Compared to our ranges, crime is in the 3rd quartile, indus is in 3rd quartile, nox is in the 3rd quartile, rm is below the first quartile, age is max, dis is below 1st quartile, rad is max, tax is in the 3rd quartile, ptratio is in the 3rd quartile and lstat is in the 3rd quartile.
dim(subset(boston, rm > 7))
## [1] 64 13
dim(subset(boston, rm > 8))
## [1] 13 13
# 64 houses with 7+ rooms, and 13 with 8+ rooms.
64 houses with 7+ rooms, and 13 with 8+ rooms.

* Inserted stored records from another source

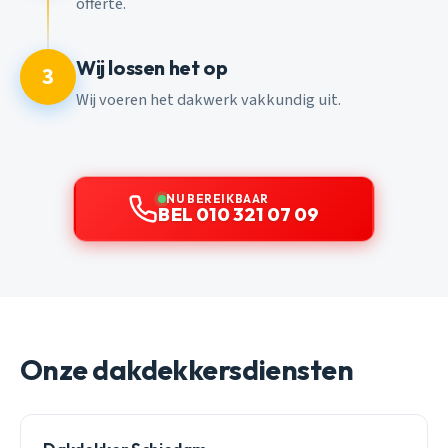
offerte.
Wij lossen het op
3
Wij voeren het dakwerk vakkundig uit.
NU BEREIKBAAR
BEL 010 321 07 09
Onze dakdekkersdiensten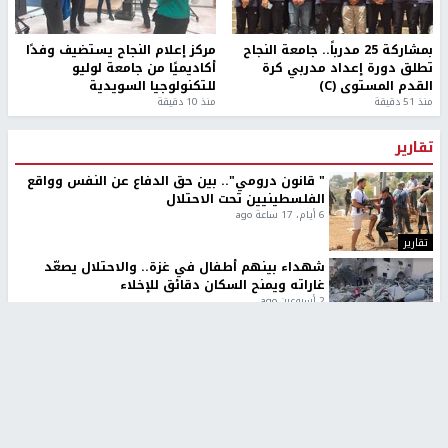
بمشاركة 25 مدرباً.. جامعة النجاح
مركز إعلام النجاح يستضيف وفدًا
تطلق دورة إعداد مدربي كرة
أكاديميًا من جامعة لوليو
القدم المستوى (C)
للتكنولوجيا السويدية
منذ 51 دقيقة
منذ 10 دقيقة
تقارير
" قانون درومي".. بين حق الدفاع عن النفس وواقع
الفلسطينيين تحت الاحتلال
6 أيام، 17 ساعة ago
تقارير
شهداء بينهم أطفال في غزة.. والاحتلال يصعّد
غاراته ويمنح السكان دقائق للإخلاء
2 أسبوعين ago
تقارير
الإعلام العبري: "معركة مضيق هرمز تستهدف تثبيت
رواية سياسية"
2 أسبوعين، 4 أيام ago
تقارير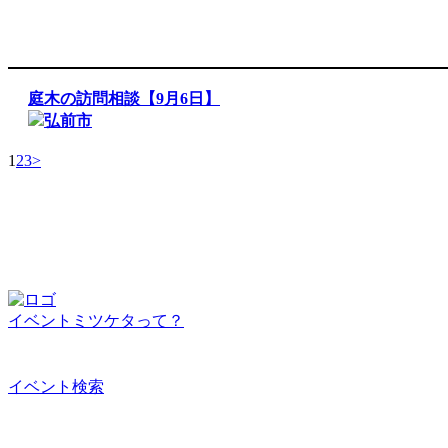
庭木の訪問相談【9月6日】
弘前市
1
2
3
>
イベントミツケタって？
イベント検索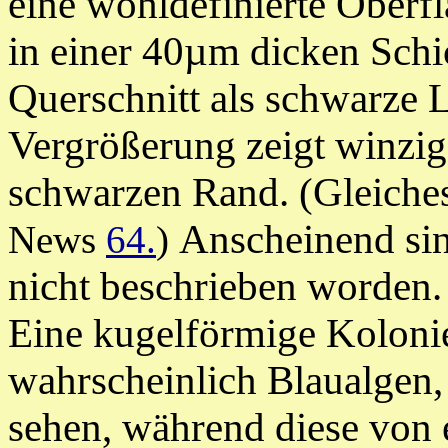
eine
wohldefinierte Oberfl
in einer 40µm dicken Schic
Querschnitt als schwarze L
Vergrößerung zeigt winzi
schwarzen Rand. (Gleiche
Anscheinend sin
News
64.
)
nicht beschrieben worden.
Eine kugelförmige Kolonie
wahrscheinlich Blaualgen, 
sehen, während diese von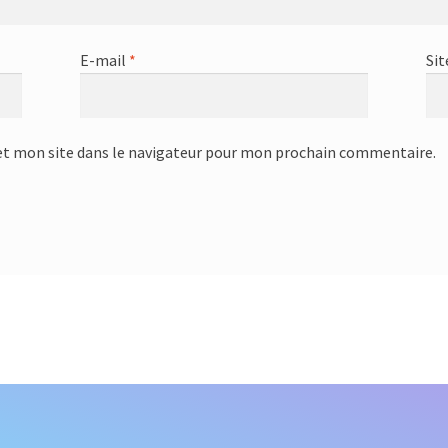
E-mail
*
Sit
t mon site dans le navigateur pour mon prochain commentaire.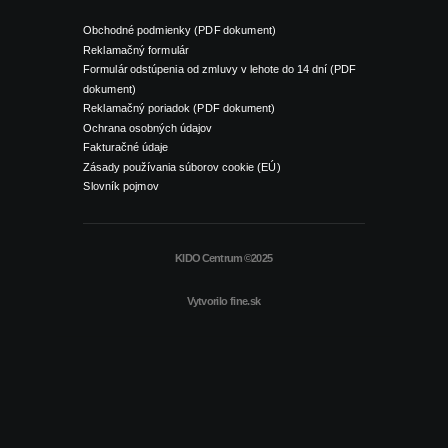
Obchodné podmienky (PDF dokument)
Reklamačný formulár
Formulár odstúpenia od zmluvy v lehote do 14 dní (PDF
dokument)
Reklamačný poriadok (PDF dokument)
Ochrana osobných údajov
Fakturačné údaje
Zásady používania súborov cookie (EÚ)
Slovník pojmov
KIDO Centrum ©2025
Vytvorilo
fine.sk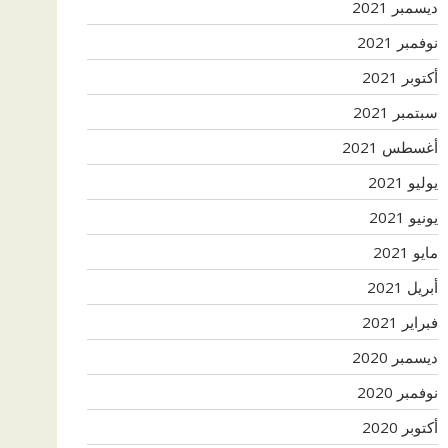
ديسمبر 2021
نوفمبر 2021
أكتوبر 2021
سبتمبر 2021
أغسطس 2021
يوليو 2021
يونيو 2021
مايو 2021
أبريل 2021
فبراير 2021
ديسمبر 2020
نوفمبر 2020
أكتوبر 2020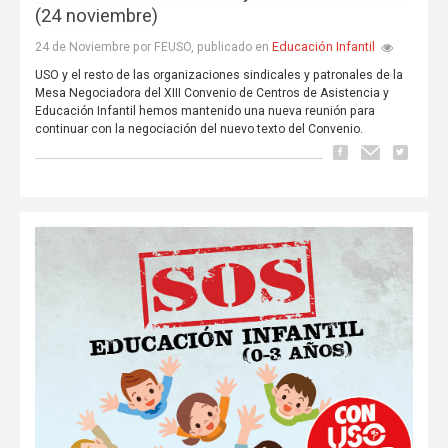
(24 noviembre)
Educación Infantil
24 de Noviembre por FEUSO, publicado en
USO y el resto de las organizaciones sindicales y patronales de la
Mesa Negociadora del XIII Convenio de Centros de Asistencia y
Educación Infantil hemos mantenido una nueva reunión para
continuar con la negociación del nuevo texto del Convenio.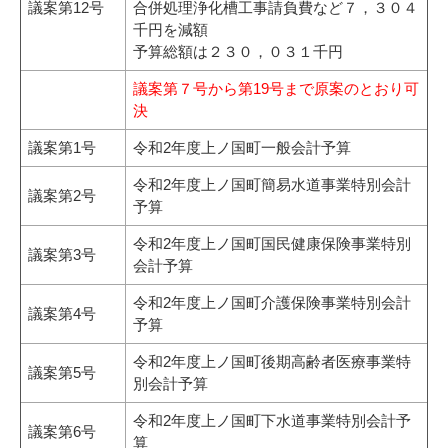
議案第12号
合併処理浄化槽工事請負費など７，３０４
千円を減額
予算総額は２３０，０３１千円
議案第７号から第19号まで原案のとおり可
決
議案第1号
令和2年度上ノ国町一般会計予算
令和2年度上ノ国町簡易水道事業特別会計
議案第2号
予算
令和2年度上ノ国町国民健康保険事業特別
議案第3号
会計予算
令和2年度上ノ国町介護保険事業特別会計
議案第4号
予算
令和2年度上ノ国町後期高齢者医療事業特
議案第5号
別会計予算
令和2年度上ノ国町下水道事業特別会計予
議案第6号
算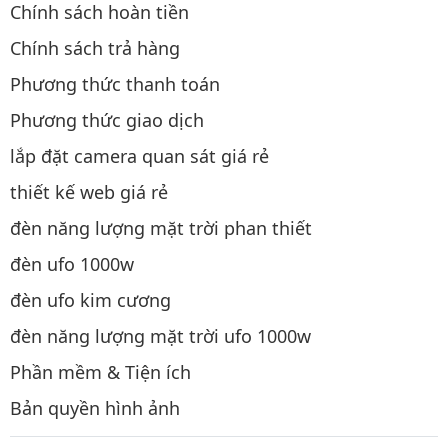
Chính sách hoàn tiền
Chính sách trả hàng
Phương thức thanh toán
Phương thức giao dịch
lắp đặt camera quan sát giá rẻ
thiết kế web giá rẻ
đèn năng lượng mặt trời phan thiết
đèn ufo 1000w
đèn ufo kim cương
đèn năng lượng mặt trời ufo 1000w
Phần mềm & Tiện ích
Bản quyền hình ảnh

summary((subset(boston, rm > 8)))
## crim zn indus chas
## Min. :0.02009 Min. : 0.00 Min. : 2.680 Min. :0.0000
## 1st Qu.:0.33147 1st Qu.: 0.00 1st Qu.: 3.970 1st Qu.:0.0000
## Median :0.52014 Median : 0.00 Median : 6.200 Median :0.0000
## Mean :0.71879 Mean :13.62 Mean : 7.078 Mean :0.1538
## 3rd Qu.:0.57834 3rd Qu.:20.00 3rd Qu.: 6.200 3rd Qu.:0.0000
## Max. :3.47428 Max. :95.00 Max. :19.580 Max. :1.0000
## nox rm age dis
## Min. :0.4161 Min. :8.034 Min. : 8.40 Min. :1.801
## 1st Qu.:0.5040 1st Qu.:8.247 1st Qu.:70.40 1st Qu.:2.288
## Median :0.5070 Median :8.297 Median :78.30 Median :2.894
## Mean :0.5392 Mean :8.349 Mean :71.54 Mean :3.430
## 3rd Qu.:0.6050 3rd Qu.:8.398 3rd Qu.:86.50 3rd Qu.:3.652
## Max. :0.7180 Max. :8.780 Max. :93.90 Max. :8.907
## rad tax ptratio lstat medv
## Min. : 2.000 Min. :224.0 Min. :13.00 Min. :2.47 Min. :21.9
## 1st Qu.: 5.000 1st Qu.:264.0 1st Qu.:14.70 1st Qu.:3.32 1st Qu.:41.7
## Median : 7.000 Median :307.0 Median :17.40 Median :4.14 Median :48.3
## Mean : 7.462 Mean :325.1 Mean :16.36 Mean :4.31 Mean :44.2
## 3rd Qu.: 8.000 3rd Qu.:307.0 3rd Qu.:17.40 3rd Qu.:5.12 3rd Qu.:50.0
## Max. :24.000 Max. :666.0 Max. :20.20 Max. :7.44 Max. :50.0
# Crime is very low with 75% of 8 room homes being less than 1 per capita crime rate
# and the median home value is between 21-50, with a mean of 44!
Crime is very low with 75% of 8 room homes being less than 1 per capita crime rate and the median home value is between 21-50, with a mean of 44!